The County next contends that the finding of the hearing officer, adopted by the State Board, that the County was the joint employer with the Sheriff of the petitioned-for employees was against the manifest weight of the evidence. The County argues that the County's only duty relative to the Sheriff's department and its employees is to provide the funds and facilities to operate the department, whereas the personnel are hired by the Sheriff and the Kane County Sheriff's Merit Commission, that the Sheriff has withdrawn from the County's job classification and salary compensation system, and that the decision in County of Kane v. Carlson (1987), 116 Ill. 2d 186, 507 N.E.2d 482, is analogous authority that the County is not a joint employer, as the supreme court therein found that Kane County was not an employer of the Kane County deputy circuit clerks.
Addressing, first, the County's reliance on the decision in County of Kane, we find that Kane County, in that case, conceded that it was not the employer of the Kane County deputy circuit clerks (County of Kane, 116 Ill. 2d at 200, 507 N.E.2d at 486-87), and it is apparent that the issue of joint-employer status was not presented, analyzed, or determined in that opinion. Therefore, the decision in County of Kane does not support the County's position on this issue. See City of Rockford v. Illinois State Labor Relations Board (1987), 158 Ill. App. 3d 166, 173-74, 512 N.E.2d 100.
This court has recently addressed a joint-employer issue in City of Rockford v. Illinois State Labor Relations Board (1987), 158 Ill. App. 3d 166, 512 N.E.2d 100, wherein the petitioners, the city and the public library, argued that the factors linking them were insufficient to find joint-employer status. In that case, this court found that the "key consideration in determining employer status is the extent to which an entity is necessary to create an effective bargaining relationship." City of Rockford, 158 Ill. App. 3d at 173, 512 N.E.2d at 104, citing County of Kane 2 PERI par. 2012 (ISLRB 1986), and Du Page County Board 1 PERI par. 2003 (ISLRB 1985).

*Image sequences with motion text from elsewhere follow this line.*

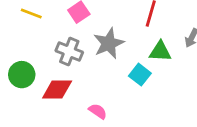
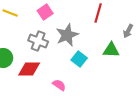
green triangle: (160, 51) -> (111, 50), moved
cyan square: (140, 75) -> (79, 59), moved

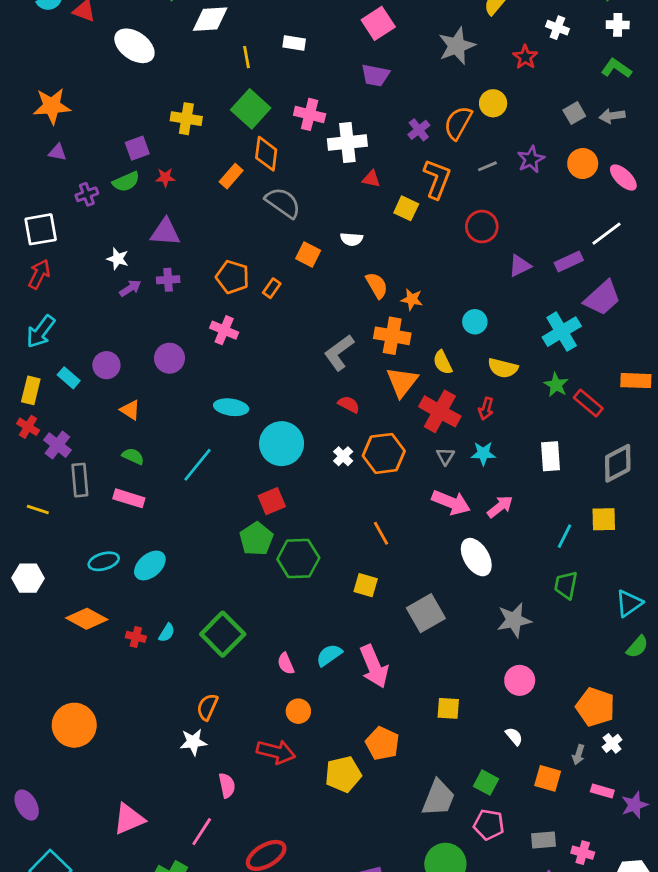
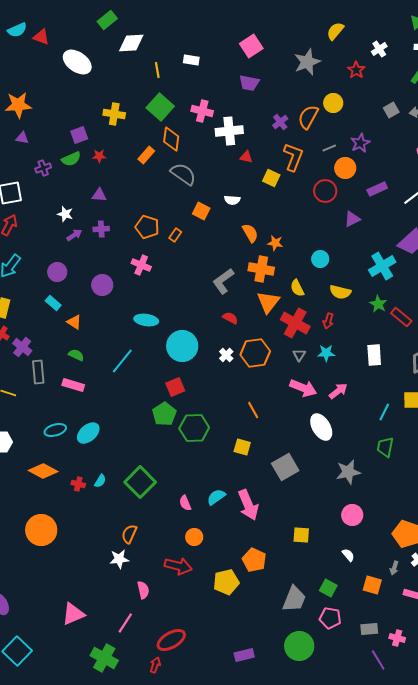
white cross: (557, 28) -> (379, 49), turned 35
orange circle: (583, 163) -> (345, 168), moved
purple triangle: (165, 232) -> (99, 195), size x0.7
purple rectangle: (569, 262) -> (377, 189), moved
purple circle: (106, 365) -> (57, 272), moved
cyan rectangle: (69, 378) -> (53, 303), moved
orange circle: (74, 725) -> (41, 530), moved

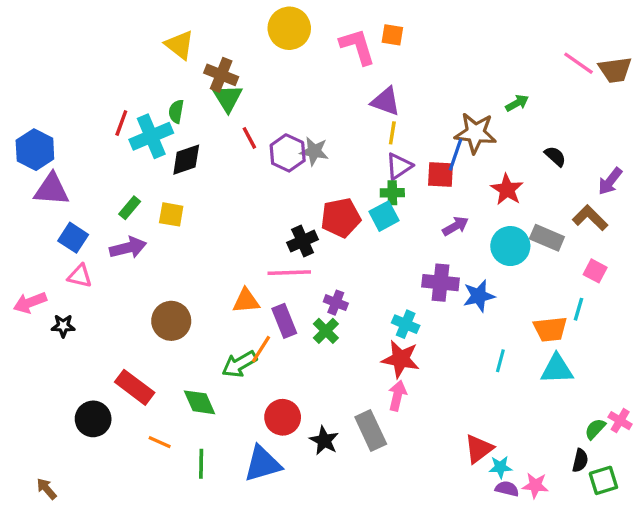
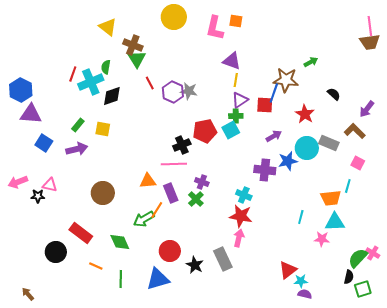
pink L-shape: (357, 47) -> (215, 28), turned -150
pink line: (579, 63) -> (370, 26), moved, turned 48
pink triangle: (80, 276) -> (50, 185), moved
blue star: (479, 296) -> (288, 161), moved
green semicircle: (595, 429) -> (358, 258), size x1.5
pink star: (535, 485) -> (322, 239), moved

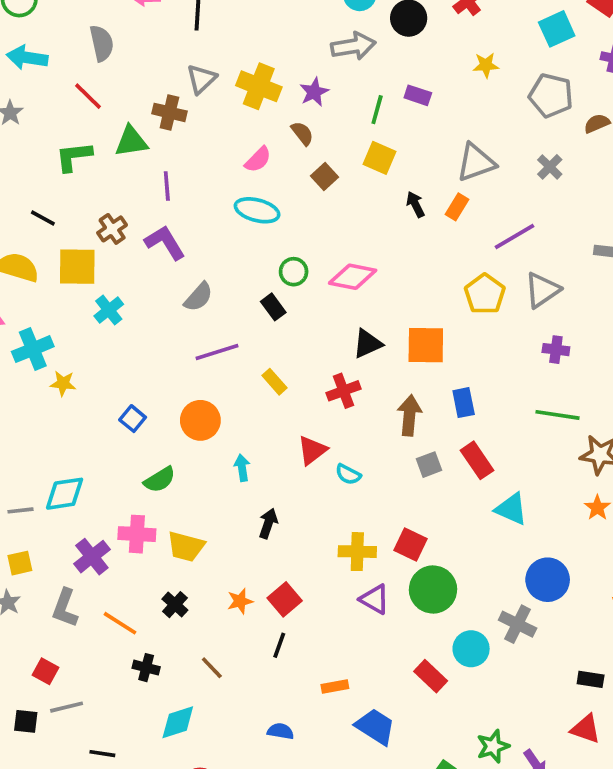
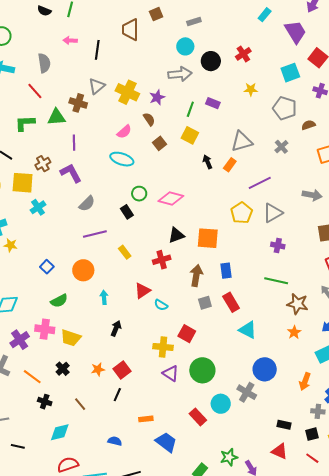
red square: (410, 545) -> (187, 334), moved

The court also found that while the library possessed the authority to hire and discharge employees, to fix their compensation and fringe benefits, and to adopt its own bylaws and rules and regulations, the city shared authority with the library to tax and raise funds for library purposes. Based on the city's role in the library's funding and the factual similarities of City of East St. Louis, 2 Pub. Employee Rep. (Ill.) par. 2006, Case No. S -- RL -- 1976 (Illinois State Labor Relations Board December 18, 1985) (wherein the city financed the public library and was found to be a joint employer), the court agreed with the petitioners that meaningful negotiations regarding the employment terms and conditions of the library employees could not take place without the presence of both the city and the library. City of Rockford, 158 Ill. App. 3d at 172, 512 N.E.2d at 104.

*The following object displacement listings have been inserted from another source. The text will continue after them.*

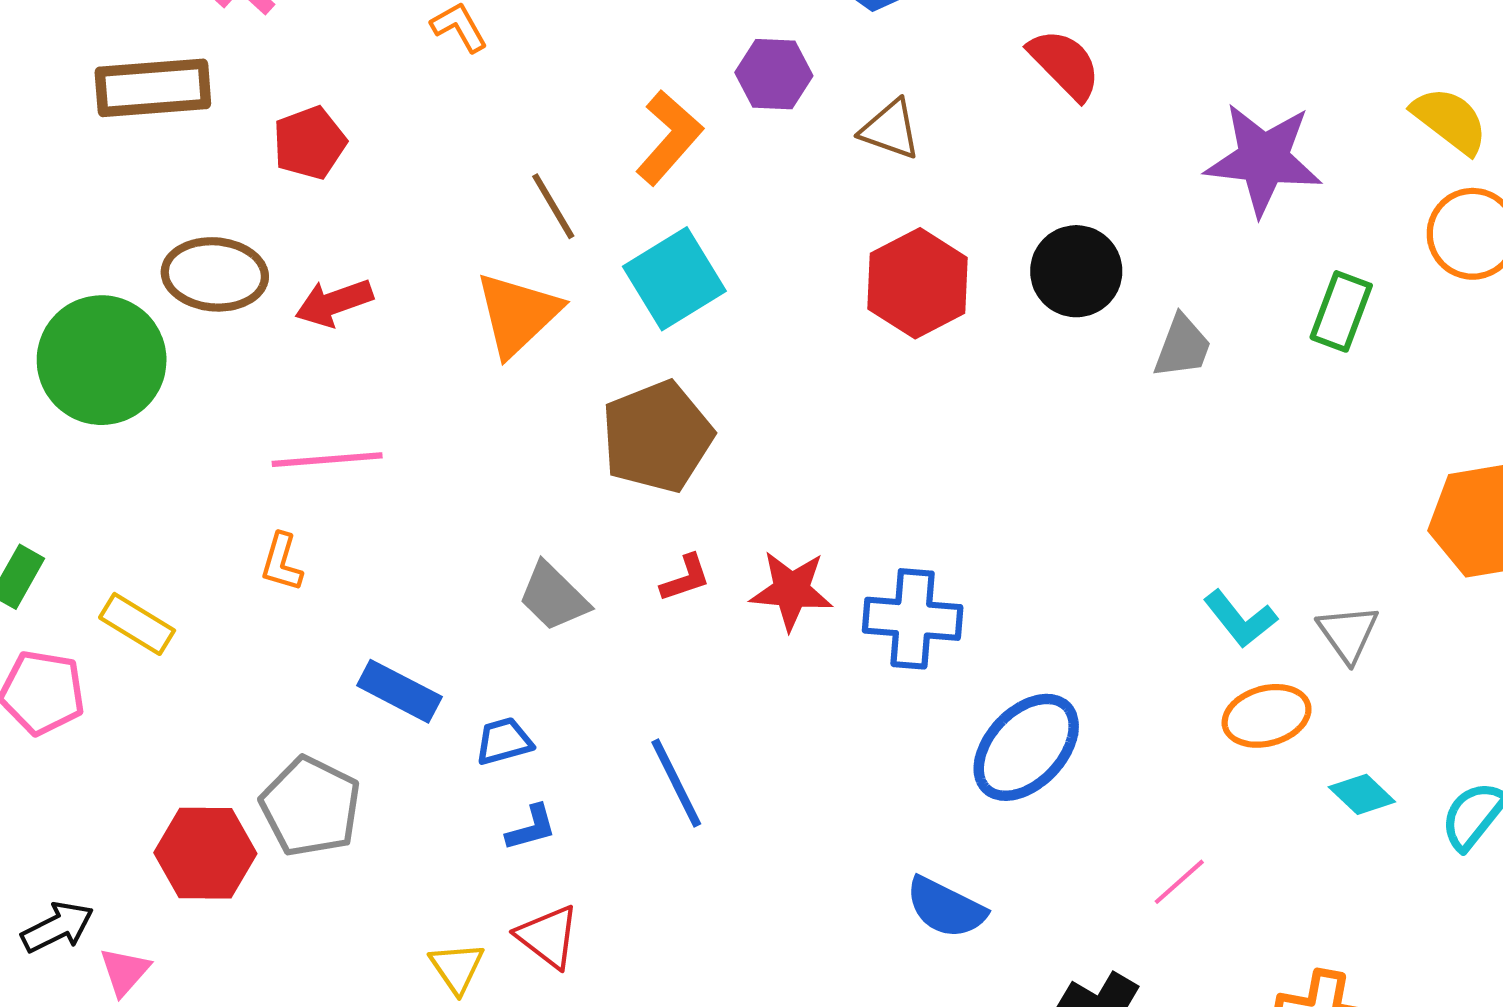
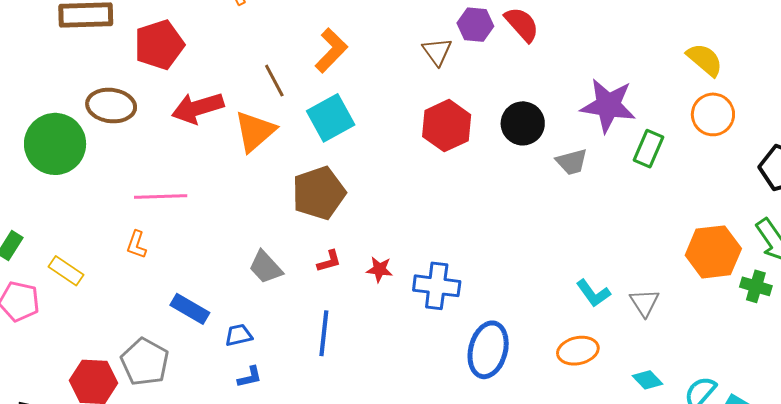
purple hexagon: (774, 74) -> (475, 25), moved
brown triangle: (890, 129) -> (437, 51), turned 32
red pentagon: (309, 143) -> (159, 45), size x1.4
purple star: (1263, 159) -> (608, 105), moved
red arrow: (334, 303) -> (198, 108), moved, size x1.4
gray trapezoid: (1182, 347) -> (572, 162), turned 52
red star: (791, 590) -> (379, 269), size x0.7
orange ellipse: (1267, 716) -> (578, 351), moved
blue ellipse: (1026, 747) -> (488, 350), turned -32
blue line: (676, 783) -> (324, 333), moved, turned 30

The record, here, shows that both the County and the Sheriff do retain control over certain subjects falling within the scope of the mandatory subjects of bargaining. As AFSCME and the State Board point out, the Sheriff and the County Board of Kane County (County Board) recognize that they, each, retain control over certain conditions of employment in the Sheriff's department as reflected in ordinance number 84 -- 56, entitled "An Ordinance Amending the Kane County Code Regarding Labor Management Relations," which created a County Board labor-management committee. This ordinance, recognized by the Sheriff in a memorandum of understanding, authorized the committee to negotiate a collective bargaining agreement on behalf of the Sheriff and the County Board. Pursuant to the memorandum, the Sheriff, as an elected official having internal control over his office, controls most of the nonfinancial terms of employment, including conduct, discipline, hiring, promotions, scheduling, and non-fund-related complaints, and must approve any agreement negotiated by the committee on those subjects. The County Board was given sole authority to negotiate any collective bargaining agreement for the financial terms of employment including wages, sick days, vacations, insurance, overtime, budgetary items, disability benefits, and pension and retirement benefits.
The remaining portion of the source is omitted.